A group of County retirees, then filed a class action complaint alleging, among other claims, that the County intended in the 1993 MOU to create an implied vested right to the monthly grant, and then breached that MOU by reducing the benefit in 2004.  The district court granted judgment in the County’s favor, and retirees appealed. The case made its way to the Ninth Circuit.

First, the Ninth Circuit held that the April 1993 Retiree Medical Plan did not create any vested right to the monthly grant benefits. Under California precedent, a person bears a “heavy burden” to overcome the presumption that the legislature did not intend to create vested rights.  The evidence of a vested implied right in an ordinance or resolution must be “unmistakable.”  Since the April 1993 Retiree Medical Plan explicitly said that the plan did not create any vested right to the benefit, the retirees’ claim to an implied vested right was foreclosed.

Next, the Ninth Circuit rejected the retirees’ argument that the MOUs contained a contradictory implied term.  The court held that at the summary judgment stage, the County provided evidence that the Retiree Medical Plan was adopted by resolution and therefore became governing law with respect to the monthly grant benefits.  As existing County law, the Retiree Medical Plan became part of the MOUs, which were of limited duration and expired on their own terms by a specific date.  The absent express language that the monthly grant benefits vested, the right to the benefits expired when the MOUs expired.
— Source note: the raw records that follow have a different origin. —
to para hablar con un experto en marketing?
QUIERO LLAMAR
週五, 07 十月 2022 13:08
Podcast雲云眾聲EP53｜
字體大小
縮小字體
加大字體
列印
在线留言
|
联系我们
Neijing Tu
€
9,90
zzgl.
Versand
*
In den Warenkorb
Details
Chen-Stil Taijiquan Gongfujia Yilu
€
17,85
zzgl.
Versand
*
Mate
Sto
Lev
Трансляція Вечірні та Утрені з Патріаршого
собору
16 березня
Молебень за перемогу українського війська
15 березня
Moreover, the Ninth Circuit disagreed with retirees’ argument that the plan was void because the County drafted and imposed the anti-vesting provisions in the Retiree Medical Plan without collective bargaining.  As a preliminary matter, the court held that any claim the Retiree Medical Plan was void based on a failure to bargain was barred under the three-year statute of limitations in effect at that time for unfair practice charges.  In any event, the Ninth Circuit further held that the Retiree Medical Plan was not unilaterally imposed on the unions and their employees without collective bargaining because the unions had the option to reject the plan or to negotiate different terms.  Instead, the unions signed the MOUs that adopted the Retiree Medical Plan.  Thus, the process was consistent with the Meyers-Milias Brown Act.

Finally, the Ninth Circuit concluded that the monthly grant benefits were not deferred compensation, which would vest upon retirement like pension benefits.  The court reasoned that the Retiree Medical Plan did not provide insurance benefits, but rather it provided the opportunity for employees to purchase health insurance at a reduced cost.  Unlike deferred compensation, which is earned by merely accepting employment, access to the health benefit required the employee to choose to pay his portion of the health insurance premium.
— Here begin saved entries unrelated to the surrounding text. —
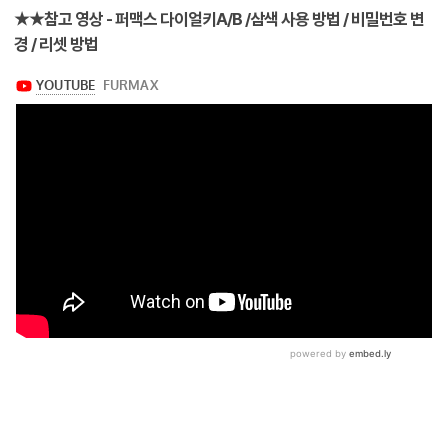
★★참고 영상 - 퍼맥스 다이얼키A/B /삼색 사용 방법 / 비밀번호 변
경 / 리셋 방법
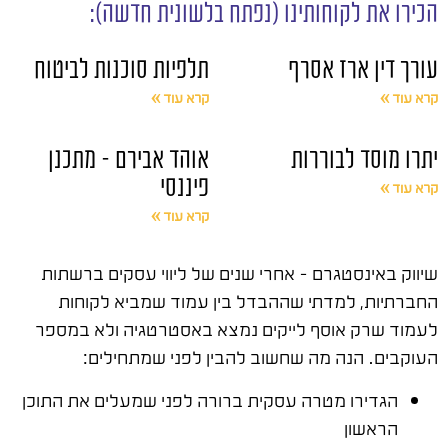
הכירו את לקוחותינו (נפתח בלשונית חדשה):
עורך דין ארז אסרף
תלפיות סוכנות לביטוח
קרא עוד »
קרא עוד »
יתרו מוסד לבוררות
אוהד אבירם – מתכנן
פיננסי
קרא עוד »
קרא עוד »
שיווק באינסטגרם – אחרי שנים של ליווי עסקים ברשתות
החברתיות, למדתי שההבדל בין עמוד שמביא לקוחות
לעמוד שרק אוסף לייקים נמצא באסטרטגיה ולא במספר
העוקבים. הנה מה שחשוב להבין לפני שמתחילים:
הגדירו מטרה עסקית ברורה לפני שמעלים את התוכן
הראשון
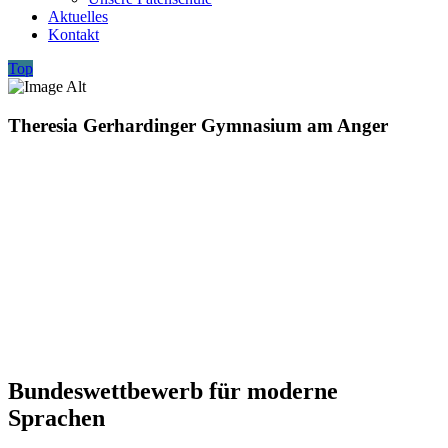
Aktuelles
Kontakt
Top
Theresia Gerhardinger Gymnasium am Anger
Bundeswettbewerb für moderne
Sprachen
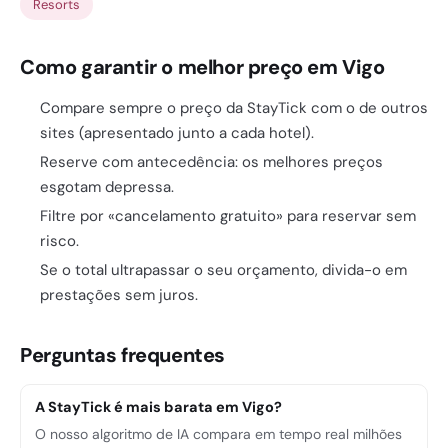
Resorts
Como garantir o melhor preço em Vigo
Compare sempre o preço da StayTick com o de outros
sites (apresentado junto a cada hotel).
Reserve com antecedência: os melhores preços
esgotam depressa.
Filtre por «cancelamento gratuito» para reservar sem
risco.
Se o total ultrapassar o seu orçamento, divida-o em
prestações sem juros.
Perguntas frequentes
A StayTick é mais barata em Vigo?
O nosso algoritmo de IA compara em tempo real milhões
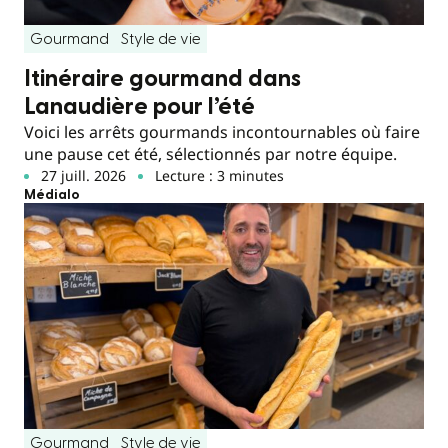
Gourmand
Style de vie
Itinéraire gourmand dans
Lanaudière pour l’été
Voici les arrêts gourmands incontournables où faire
une pause cet été, sélectionnés par notre équipe.
27 juill. 2026
Lecture : 3 minutes
Médialo
Gourmand
Style de vie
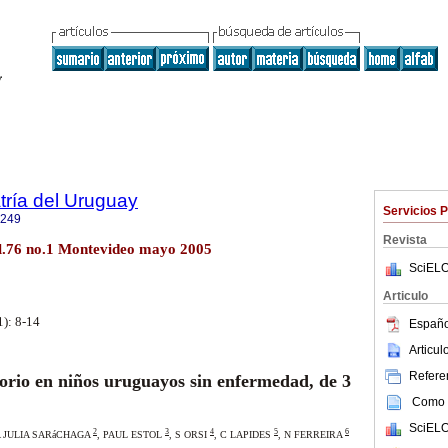
tría del Uruguay
Servicios 
1249
Revista
ol.76 no.1 Montevideo mayo 2005
SciELO
Articulo
1): 8-14
Españo
Articu
Referen
torio en niños uruguayos sin enfermedad, de 3
Como c
SciELO
2
3
4
5
6
 JULIA SARáCHAGA
,
PAUL ESTOL
,
S ORSI
,
C LAPIDES
,
N FERREIRA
For these reasons, the Ninth Circuit affirmed the district court’s decision in favor of the County.

Harris v. Cty. of Orange, 17 F.4th 849 (9th Cir. 2021).

Note: 

One judge on the panel dissented in part.  That judge argued that in order to prevail at the summary judgment stage, the County needed to demonstrate – without relying on the Retiree Medical Plan’s anti-vesting term – that the retirees had no evidence proving that the pre-plan MOU created an implied vested right.  Because the County did not do this, that judge would have reversed the district court’s decision. The majority stated that the dissent relied upon the “mistaken assumption” that the Grant Benefit was deferred compensation, instead of an optional benefit.